=== Work order ===
Whenever a line in the listing contains "Dashboard", copy that line.

=== Given records ===

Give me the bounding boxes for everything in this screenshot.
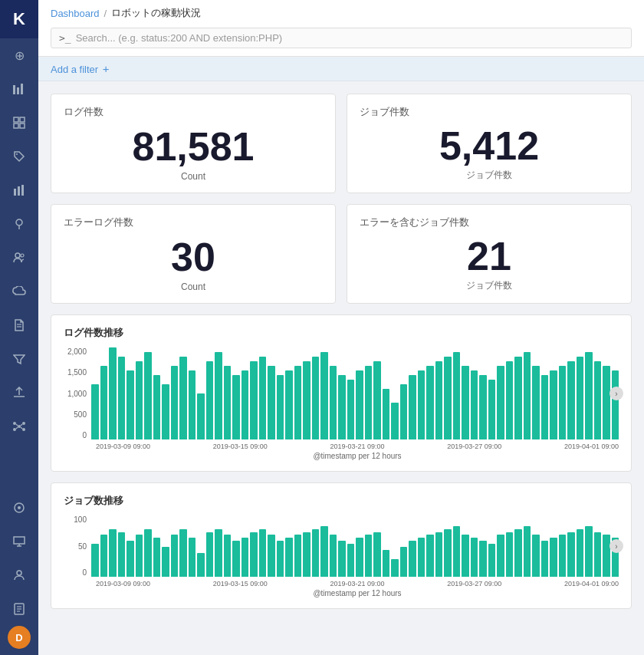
avatar[interactable]: D [8, 626, 31, 649]
bar [338, 541, 346, 577]
bar-chart-2: 100500 › 2019-03-09 09:002019-03-15 09:0… [64, 515, 619, 597]
bar [391, 403, 399, 439]
svg-point-18 [22, 422, 25, 425]
metric-error-job-value: 21 [360, 235, 619, 276]
bar [100, 535, 108, 577]
bar [418, 538, 426, 577]
bar [383, 550, 390, 577]
svg-rect-6 [20, 123, 25, 128]
bar [524, 526, 531, 577]
bar [603, 366, 610, 439]
bar [91, 384, 99, 439]
sidebar-bottom: D [0, 491, 38, 655]
bar [347, 380, 355, 439]
bar [567, 361, 575, 439]
bar [144, 529, 152, 577]
sidebar-icon-nodes[interactable] [0, 410, 38, 443]
bar [153, 375, 161, 439]
sidebar-icon-user[interactable] [0, 558, 38, 592]
sidebar-icon-doc[interactable] [0, 308, 38, 342]
bar [550, 370, 557, 439]
bar [471, 538, 478, 577]
sidebar-icon-cloud[interactable] [0, 275, 38, 308]
chart1-wrapper: 2,0001,5001,0005000 › 2019-03-09 09:0020… [64, 347, 619, 460]
sidebar-icon-tag[interactable] [0, 140, 38, 173]
metric-log-count-title: ログ件数 [64, 105, 323, 119]
sidebar-icon-filter[interactable] [0, 342, 38, 376]
sidebar-icon-tools[interactable] [0, 491, 38, 525]
metric-error-log-title: エラーログ件数 [64, 216, 323, 229]
bar [567, 532, 575, 578]
bar [497, 366, 504, 439]
top-bar: Dashboard / ロボットの稼動状況 >_ Search... (e.g.… [38, 0, 644, 57]
bar-chart-1: 2,0001,5001,0005000 › 2019-03-09 09:0020… [64, 347, 619, 460]
bar [215, 529, 222, 577]
bar [91, 544, 99, 577]
svg-point-26 [18, 506, 21, 509]
breadcrumb-current: ロボットの稼動状況 [111, 6, 201, 20]
bar [577, 529, 584, 577]
bar [444, 529, 452, 577]
bar [497, 535, 504, 577]
search-bar[interactable]: >_ Search... (e.g. status:200 AND extens… [51, 28, 632, 48]
y-tick: 1,500 [67, 368, 87, 377]
x-axis-1: 2019-03-09 09:002019-03-15 09:002019-03-… [64, 443, 619, 450]
bar [594, 361, 602, 439]
bar [559, 366, 567, 439]
bar [532, 535, 540, 577]
bar [268, 366, 275, 439]
svg-point-27 [17, 571, 21, 575]
svg-rect-2 [21, 84, 23, 94]
sidebar-icon-monitor[interactable] [0, 525, 38, 558]
add-filter-button[interactable]: Add a filter [51, 64, 98, 75]
bar [585, 526, 593, 577]
svg-point-12 [15, 253, 20, 258]
y-tick: 0 [82, 568, 87, 577]
sidebar-icon-globe[interactable]: ⊕ [0, 38, 38, 72]
chart-log-trend-title: ログ件数推移 [64, 326, 619, 340]
breadcrumb: Dashboard / ロボットの稼動状況 [51, 0, 632, 23]
svg-rect-4 [20, 117, 25, 122]
bar [197, 553, 205, 577]
sidebar-icon-upload[interactable] [0, 376, 38, 410]
sidebar-icon-barchart[interactable] [0, 173, 38, 207]
bar [242, 538, 249, 577]
bar [506, 361, 514, 439]
bar [426, 535, 434, 577]
bar [409, 375, 416, 439]
bar [612, 370, 619, 439]
bar [488, 544, 496, 577]
bar [232, 541, 240, 577]
bar [373, 361, 381, 439]
top-metrics-row: ログ件数 81,581 Count ジョブ件数 5,412 ジョブ件数 [51, 94, 632, 193]
bar [435, 532, 443, 578]
bar [488, 380, 496, 439]
breadcrumb-link[interactable]: Dashboard [51, 8, 100, 19]
svg-point-19 [13, 428, 16, 431]
filter-plus-icon[interactable]: + [103, 62, 110, 75]
sidebar-icon-pin[interactable] [0, 207, 38, 241]
bar [320, 352, 328, 439]
chart2-scroll-btn[interactable]: › [610, 539, 623, 553]
sidebar-icon-docs[interactable] [0, 592, 38, 626]
svg-point-17 [13, 422, 16, 425]
bar [479, 541, 487, 577]
bar [118, 357, 126, 439]
bar [453, 352, 461, 439]
bar [277, 541, 284, 577]
y-tick: 2,000 [67, 347, 87, 356]
y-tick: 100 [74, 515, 87, 524]
bar [383, 389, 390, 439]
bar [250, 532, 258, 578]
svg-point-20 [22, 428, 25, 431]
bar [594, 532, 602, 578]
chart1-scroll-btn[interactable]: › [610, 387, 623, 400]
content-area: ログ件数 81,581 Count ジョブ件数 5,412 ジョブ件数 エラーロ… [38, 81, 644, 655]
bar [242, 370, 249, 439]
sidebar-logo[interactable]: K [0, 0, 38, 38]
sidebar-icon-people[interactable] [0, 241, 38, 275]
sidebar-icon-grid[interactable] [0, 106, 38, 140]
x-tick: 2019-03-09 09:00 [96, 580, 150, 588]
bar [409, 541, 416, 577]
sidebar-icon-chart[interactable] [0, 72, 38, 106]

=== Result of the exercise ===
top-bar: Dashboard / ロボットの稼動状況 >_ Search... (e.g.… [38, 0, 644, 57]
breadcrumb: Dashboard / ロボットの稼動状況 [51, 0, 632, 23]
breadcrumb-link[interactable]: Dashboard [51, 8, 100, 19]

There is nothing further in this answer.